7. Ekspulsi: Setelah bahu keluar, kepala dan bahu diangkat ke atas tulang pubis ibu dan
badan bayi dikeluarkan dengan gerakan fleksi lateral ke arah simfisis pubis.
Proses penurunan kepala janin, Sumber: Cunningham et. al. William Obstetrics 23rd Edition
4
Ibu hamil disebut telah memasuki persalinan bila terdapat gejala dan tanda
persalinan(in partu),yaitu :
1. Adanya his 2-3x dalam 10 menit (his adalah kontraksi uterus yang semakin lama semakin
kerap dan menyebabkan kemajuan persalinan )
2. Keluarnya cairan lendir bercampur darah (“bloodyshow”) melalui vagina.
3. Penipisan dan pembukaan serviks
DIAGNOSIS PERSALINAN
Anamnesis
Tujuan anamnesis adalah mengumpulkan informasi tentang riwayat kesehatan, kehamilan dan
persalinan.

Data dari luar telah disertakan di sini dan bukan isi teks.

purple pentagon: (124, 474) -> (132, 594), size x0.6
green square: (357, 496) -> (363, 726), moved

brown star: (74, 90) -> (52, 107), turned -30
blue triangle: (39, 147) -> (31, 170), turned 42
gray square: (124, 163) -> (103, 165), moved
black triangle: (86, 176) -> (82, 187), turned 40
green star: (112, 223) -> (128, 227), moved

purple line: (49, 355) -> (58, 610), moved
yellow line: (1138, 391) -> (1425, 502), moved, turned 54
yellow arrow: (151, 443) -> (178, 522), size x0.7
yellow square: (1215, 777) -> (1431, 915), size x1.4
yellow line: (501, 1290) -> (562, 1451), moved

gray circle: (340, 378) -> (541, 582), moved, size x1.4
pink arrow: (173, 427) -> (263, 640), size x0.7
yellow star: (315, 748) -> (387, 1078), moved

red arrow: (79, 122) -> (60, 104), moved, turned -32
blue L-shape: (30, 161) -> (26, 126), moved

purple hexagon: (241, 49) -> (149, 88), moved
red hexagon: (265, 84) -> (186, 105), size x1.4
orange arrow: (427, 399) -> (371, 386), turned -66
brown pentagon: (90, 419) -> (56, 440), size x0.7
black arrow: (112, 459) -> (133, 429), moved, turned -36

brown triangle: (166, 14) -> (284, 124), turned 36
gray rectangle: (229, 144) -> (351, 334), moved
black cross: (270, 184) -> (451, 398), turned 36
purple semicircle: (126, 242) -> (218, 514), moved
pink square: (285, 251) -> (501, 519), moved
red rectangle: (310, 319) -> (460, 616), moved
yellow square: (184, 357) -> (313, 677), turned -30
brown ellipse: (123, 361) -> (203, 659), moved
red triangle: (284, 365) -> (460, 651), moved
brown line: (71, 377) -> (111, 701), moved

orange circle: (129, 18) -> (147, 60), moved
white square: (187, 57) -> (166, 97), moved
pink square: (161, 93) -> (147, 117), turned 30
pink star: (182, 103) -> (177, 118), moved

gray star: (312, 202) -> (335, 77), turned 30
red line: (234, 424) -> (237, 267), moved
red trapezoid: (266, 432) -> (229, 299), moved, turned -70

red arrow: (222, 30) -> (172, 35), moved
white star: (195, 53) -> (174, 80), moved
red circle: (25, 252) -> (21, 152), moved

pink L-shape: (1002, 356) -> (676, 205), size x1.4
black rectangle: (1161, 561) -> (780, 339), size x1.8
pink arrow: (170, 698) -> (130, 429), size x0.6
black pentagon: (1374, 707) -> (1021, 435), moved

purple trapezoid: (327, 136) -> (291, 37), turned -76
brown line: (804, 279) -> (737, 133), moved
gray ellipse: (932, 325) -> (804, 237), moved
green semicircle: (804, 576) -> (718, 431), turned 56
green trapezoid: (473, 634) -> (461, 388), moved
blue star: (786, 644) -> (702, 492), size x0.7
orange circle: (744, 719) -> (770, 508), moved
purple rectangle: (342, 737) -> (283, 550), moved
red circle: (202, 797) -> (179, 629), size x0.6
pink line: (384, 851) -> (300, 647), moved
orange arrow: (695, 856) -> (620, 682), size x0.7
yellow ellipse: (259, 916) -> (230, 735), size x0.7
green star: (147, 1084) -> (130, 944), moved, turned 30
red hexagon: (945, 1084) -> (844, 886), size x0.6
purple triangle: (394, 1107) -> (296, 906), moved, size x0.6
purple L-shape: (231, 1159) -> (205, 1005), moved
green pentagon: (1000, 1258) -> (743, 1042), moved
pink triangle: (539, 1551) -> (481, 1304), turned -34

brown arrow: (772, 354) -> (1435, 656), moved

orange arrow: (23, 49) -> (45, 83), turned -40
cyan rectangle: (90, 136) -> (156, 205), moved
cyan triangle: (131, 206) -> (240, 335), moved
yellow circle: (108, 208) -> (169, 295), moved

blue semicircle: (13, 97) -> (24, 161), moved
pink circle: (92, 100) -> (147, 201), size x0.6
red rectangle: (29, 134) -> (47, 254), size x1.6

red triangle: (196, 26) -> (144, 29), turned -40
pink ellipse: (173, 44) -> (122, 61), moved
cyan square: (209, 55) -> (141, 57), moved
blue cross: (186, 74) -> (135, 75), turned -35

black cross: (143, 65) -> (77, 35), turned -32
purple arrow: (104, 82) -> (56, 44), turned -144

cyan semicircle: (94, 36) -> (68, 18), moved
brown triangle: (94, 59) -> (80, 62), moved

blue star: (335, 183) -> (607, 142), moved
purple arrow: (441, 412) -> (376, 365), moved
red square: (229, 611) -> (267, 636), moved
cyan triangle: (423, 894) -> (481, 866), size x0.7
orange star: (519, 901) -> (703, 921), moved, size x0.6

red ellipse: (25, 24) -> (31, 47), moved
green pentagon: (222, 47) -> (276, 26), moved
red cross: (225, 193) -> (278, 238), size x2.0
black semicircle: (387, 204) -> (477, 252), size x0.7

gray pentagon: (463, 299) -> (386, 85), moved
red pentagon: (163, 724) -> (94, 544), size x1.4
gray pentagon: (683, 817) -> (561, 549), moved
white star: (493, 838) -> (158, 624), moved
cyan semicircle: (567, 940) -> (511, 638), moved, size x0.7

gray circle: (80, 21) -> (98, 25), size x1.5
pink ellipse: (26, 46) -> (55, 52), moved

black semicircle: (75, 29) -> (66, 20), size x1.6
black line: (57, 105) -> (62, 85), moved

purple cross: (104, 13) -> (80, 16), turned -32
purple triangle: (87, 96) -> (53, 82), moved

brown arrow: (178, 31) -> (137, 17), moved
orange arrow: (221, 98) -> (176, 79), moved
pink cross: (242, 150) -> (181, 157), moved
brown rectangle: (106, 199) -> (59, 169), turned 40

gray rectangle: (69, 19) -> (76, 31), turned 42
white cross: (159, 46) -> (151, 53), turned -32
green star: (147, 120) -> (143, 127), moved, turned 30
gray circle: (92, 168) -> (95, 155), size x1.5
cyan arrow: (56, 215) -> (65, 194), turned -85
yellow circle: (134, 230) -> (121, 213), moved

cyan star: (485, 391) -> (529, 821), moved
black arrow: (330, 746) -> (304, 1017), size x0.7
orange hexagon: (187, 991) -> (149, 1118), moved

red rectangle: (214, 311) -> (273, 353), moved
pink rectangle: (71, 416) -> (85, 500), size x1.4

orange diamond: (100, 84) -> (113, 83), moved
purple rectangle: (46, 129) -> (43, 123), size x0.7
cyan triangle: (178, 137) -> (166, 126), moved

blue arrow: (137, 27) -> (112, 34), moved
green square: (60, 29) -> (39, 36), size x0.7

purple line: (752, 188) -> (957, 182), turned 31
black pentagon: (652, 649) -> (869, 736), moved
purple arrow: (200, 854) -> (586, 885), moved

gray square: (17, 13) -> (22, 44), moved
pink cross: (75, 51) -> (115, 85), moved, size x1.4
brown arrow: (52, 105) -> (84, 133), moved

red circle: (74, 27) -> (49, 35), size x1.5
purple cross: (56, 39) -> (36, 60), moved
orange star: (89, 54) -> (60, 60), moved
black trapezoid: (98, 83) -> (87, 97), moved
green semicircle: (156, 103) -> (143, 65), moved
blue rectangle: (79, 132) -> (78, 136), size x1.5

Informasi ini digunakan dalam proses membuat keputusan klinik untuk menentukan
diagnosis dan mengembangkan rencana asuhan atau perawatan yang sesuai.
Tanyakan pada ibu:
Nama, umur dan alamat
Gravida dan para
Hari pertama haid terakhir
Kapan bayi akan lahir (menurut taksiran ibu)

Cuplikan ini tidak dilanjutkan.